Jonathan Durie‘s poems show the brilliance of live poetry, bringing his rhythmic telling to the diverse mix of topics. It’s these settings, in the performance, when you can really appreciate poetry, seeing how the author intends it to be read, and this collection proves very entertaining.
Lindsay McKrell‘s Lily Wicked feels similar (although, from such a short extract, who can be sure!) to Lemony Snicket’s work, but has some real powerful lines as Lily’s mother is wooed by a strange man. She knew her enemy and, “Little girls can be as dangerous as charming men.”
Orla Broderick‘s tale of a young girl at Catholic school who’s being spoken to about periods, The January Flower, is one of the surprises of the evening, a hysterical and frank handling of the topic, with the added ‘only your husband can stick things in there’ argument against Tampax from a Sister.
Martin MacInnes‘ story is slow and touching, using salt as a key theme as one that can preserve but can also decay. A very well crafted piece of work, and definitely indicative of his style as you read the his excerpt in the eBook. Calum MacLeoid‘s work in Gaelic was prefaced by a short synopsis: character is collecting bottles when he stumbles across a corpse.
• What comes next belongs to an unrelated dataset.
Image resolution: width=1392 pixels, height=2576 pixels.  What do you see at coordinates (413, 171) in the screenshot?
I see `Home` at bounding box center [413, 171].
The reading is animated, and though I don’t speak Gaelic I do appreciate the fact I heard Taking Back Sunday mentioned!
Alison Gray‘s reading takes places on a train in Japan, and in that short time the sheer knowledge and research of the area is clear. It feels authentic, but remains a really funny, snappy piece. Em Strang‘s poetry trio of poetry is varied and entertaining, another reinforcement to the difference in seeing poetry live vs. on the page.
Phil Murnin‘s Scots submission nails the dialect as he recalls how ‘Kenny Boyle is your fault’, how the new boyfriend came into the character’s mother’s life. ‘Post the Jammy Dodgers and fuck off. Love Mum’. Steaphan MacRisnidh is the second Gaelic reader of the evening, detailing a story of a boy who pinched some money from the church collection and wanted to return it.
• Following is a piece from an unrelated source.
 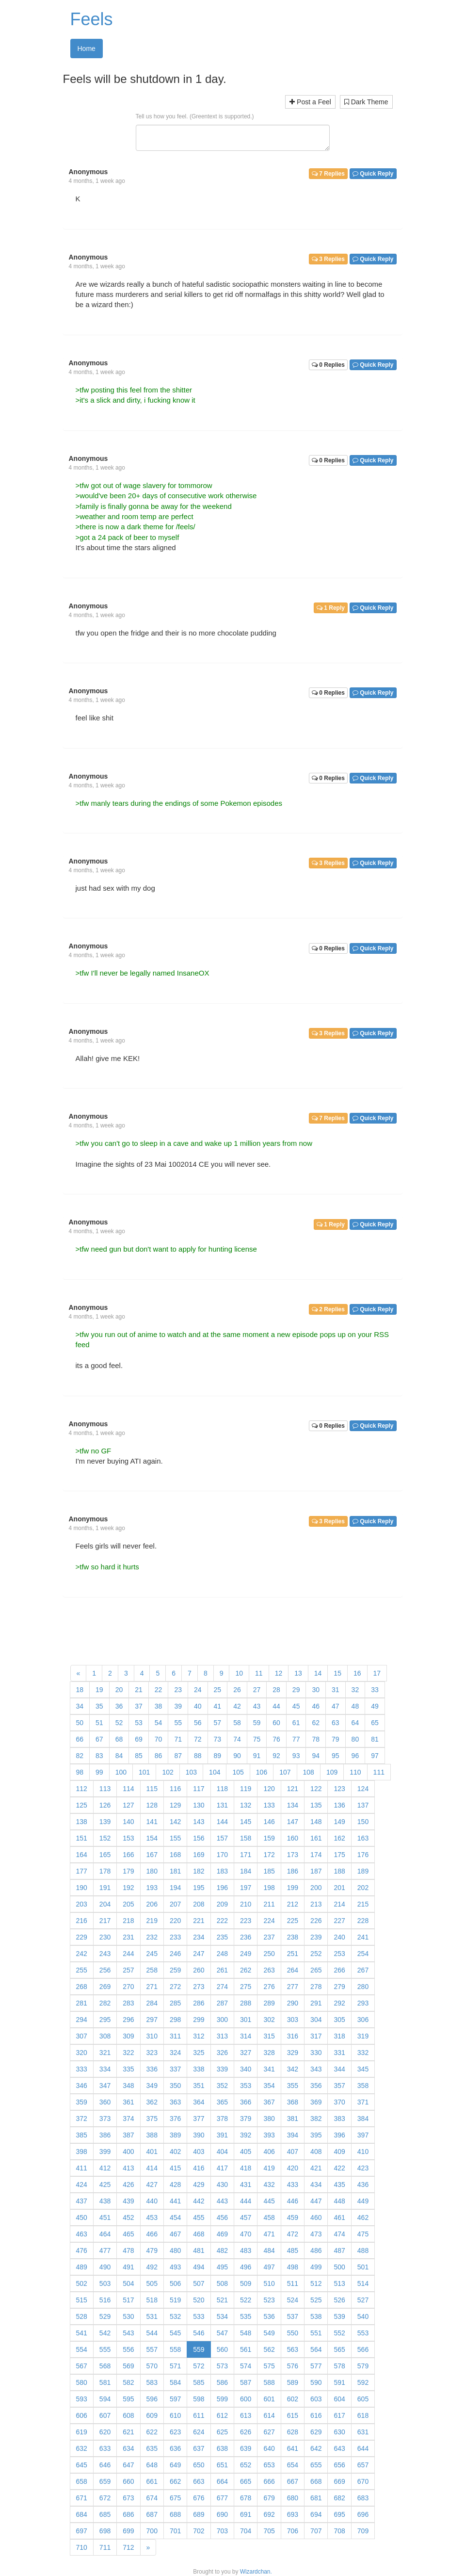 I want to click on 223, so click(x=245, y=1920).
Bridget Khursheed‘s poetry is really fantastic; the way in which she approaches describing the colour of snow is so well conceived that it’s beyond the skill of many. Juliette Forrest‘s story Twister, in which a young girl is introducing herself on her first day of a new school, is almost lyrical in its approach, told in a mid-western drawl that manages to use childlike language to describe stuff wtihout feeling childish.
Ann MacKinnon‘s collection of poems are all in Scots and with the theme of coming home, all snappy and able to raise a smile. Malachy Tallack‘s snippet from travelogue Sixty Degrees North (published July 2015 – Polygon) details an encounter with a bear and how to avoid being dead over playing dead. It’s on point and witty, bringing a real sense of humour to the end of the evening. “Pepper spray is pretty much the last resort when faced with a brown bear.”
These little snippets evidently do very little justice to an evening of incredible talent.